I was doing a mental exercise and it went someplace that I think is not terribly useful but still interesting enough to share.

Say you want to give somebody a copy of a web page that you’ve previously retrieved, and you want to convince them that what you’re giving them really did come from the original web server at some point.

This could be useful, for example, with the Internet Archive. If I want to contribute my own crawl results, how can the Archive verify that I didn’t forge the pages I’m submitting?

Note that the recipient can’t just fetch the same page themself and compare it to what you gave them. It may have changed since the time when you retrieved it, or they may not have access to that particular document.

What I really want is for the origin server to have digitally signed the document. There’s an Internet Draft for Signed HTTP Exchanges which does exactly that, but for the purposes of this exercise I want to be able to do it for any web server as it is deployed today, rather than requiring support for a new protocol.

So how else can I get an existing web server to sign its response for me?

Abusing TLS

If I’m using HTTPS then the server is already sending me a digital signature that’s publicly verifiable against their TLS certificate, in the CertificateVerify message during the TLS handshake. Can I take advantage of that?

Well, not exactly. That signature only covers the preceding parts of the handshake. TLS uses an assortment of new symmetric keys for everything else, all derived from a random key generated through a Diffie-Hellman ephemeral key exchange.

The TLS handshake does guarantee that as long as neither party has leaked any of the ephemeral keys, then the client can trust that the server it’s talking to also posesses the private key corresponding to the server’s public certificate.

Because the cryptography in use is based on symmetric keys, by definition both the client and server share all the same keys after the handshake. That means that either end could forge messages pretending to be from the other. But that’s okay, because if I receive a message from you that claims to be from me, I’m not fooled.

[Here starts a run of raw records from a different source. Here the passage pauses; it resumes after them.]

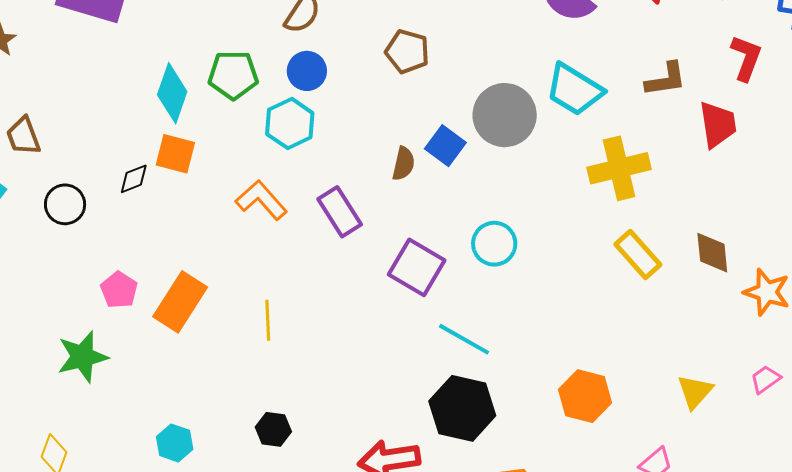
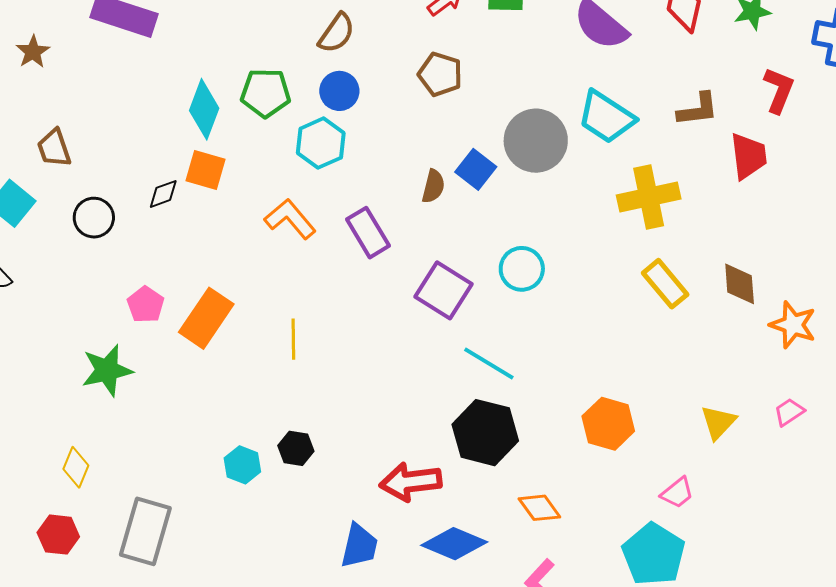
cyan hexagon: (175, 443) -> (242, 465), moved

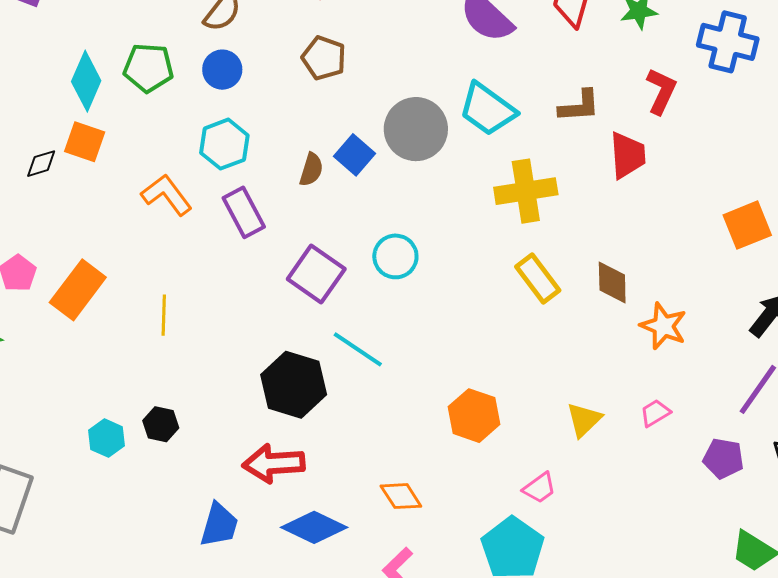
cyan hexagon: (321, 143) -> (224, 144), moved
black hexagon: (485, 433) -> (294, 385), moved

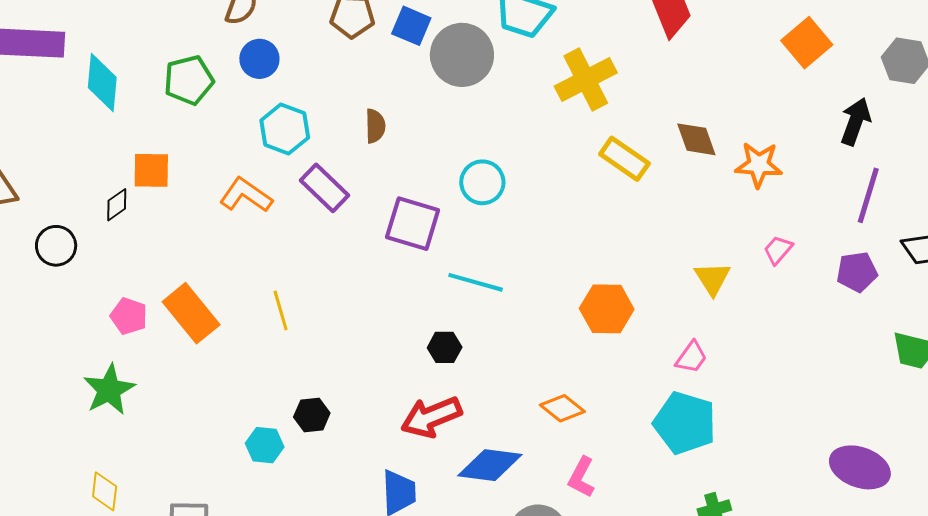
cyan diamond: (86, 81) -> (102, 83), moved
blue square: (354, 155) -> (411, 26), moved
orange rectangle: (78, 290) -> (191, 313), turned -58
black hexagon: (294, 385) -> (445, 347), moved, size x0.5

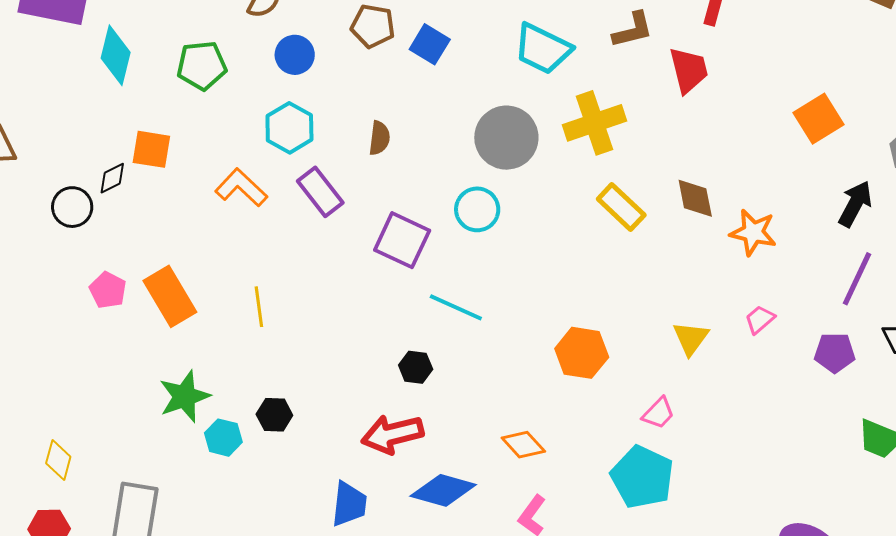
gray circle: (462, 55) -> (506, 138), moved
blue circle: (259, 59) -> (295, 55), moved
black circle: (56, 246) -> (72, 207), moved
green star: (109, 390) -> (185, 396), moved

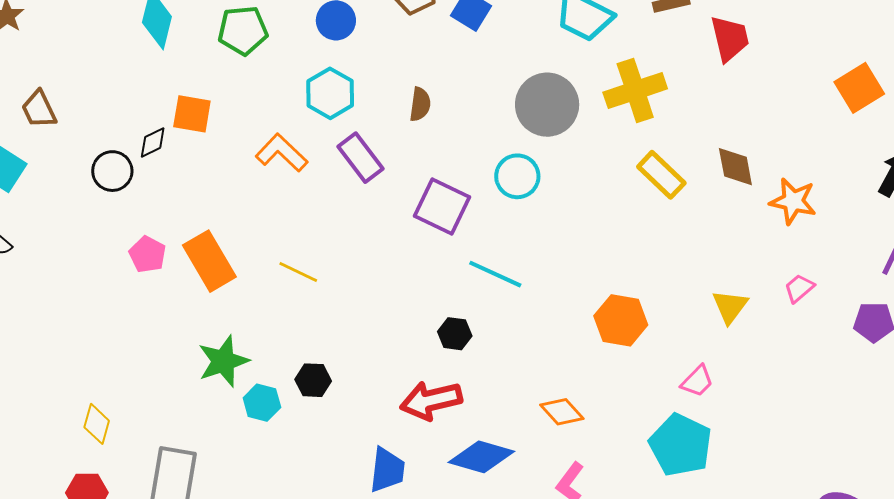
yellow line: (259, 307) -> (298, 272), turned -57

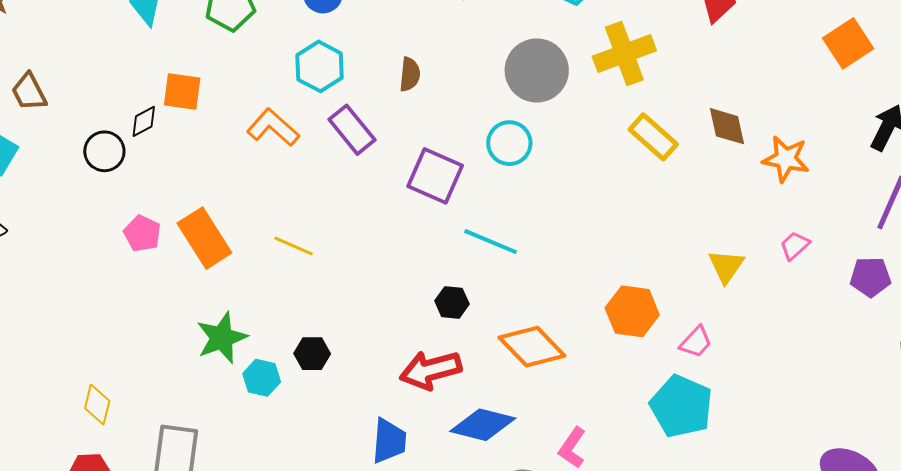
orange hexagon: (621, 320) -> (632, 311), moved
orange diamond: (562, 412) -> (532, 347), moved, size x1.5

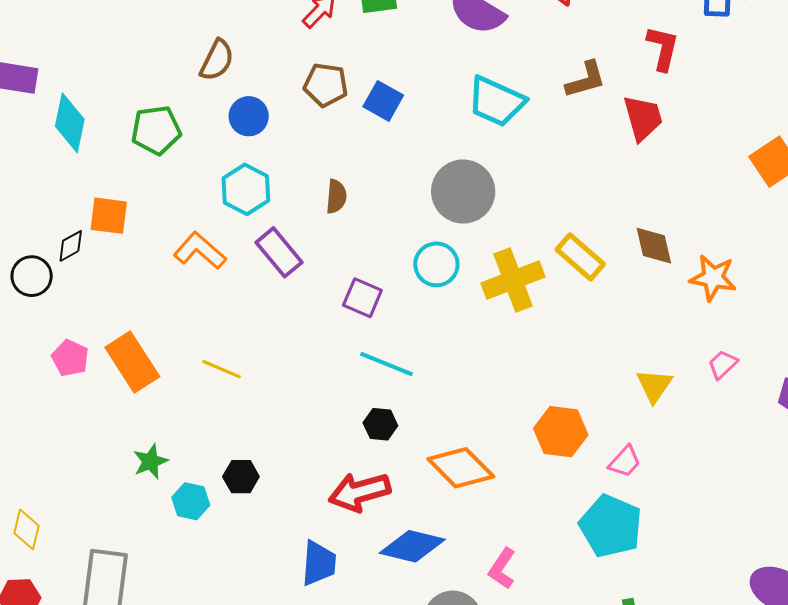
yellow cross: (624, 53) -> (513, 280), moved
purple square: (435, 176) -> (362, 298), size x0.7
cyan line: (491, 242) -> (387, 364), moved
green star: (222, 338) -> (150, 461), size x0.7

The worst either end could do is willfully fool themselves, and there are easier ways to do that.

Those guarantees go out the window as soon as I try to convince a third party of the authenticity of these messages, though.

The only way I can think of to do that is to reveal the ephemeral keys, together with the full encrypted stream. At that point, the recipient can verify that the entire stream was produced by somebody who had those keys, and verify that the server’s offered certificate was valid at the time of the conversation. But they can’t verify that I didn’t forge part or all of the application data. In fact, they’re now in a position to do their own forgeries!

Trusted timestamping proxy

I think there’s a simple fix for that problem, although it makes the solution much less useful than I hoped for.

Let’s introduce a simple proxy server. I’ll connect to the origin server through this proxy. The proxy will log the bytes that are sent back and forth through it, but it won’t understand them: it’ll only see the encrypted TLS traffic. At the end of the connection, it will give me a digital signature over a timestamp plus the complete connection log. I can check that the signature from the proxy matches what I saw from my end of the conversation, and discard the log if not.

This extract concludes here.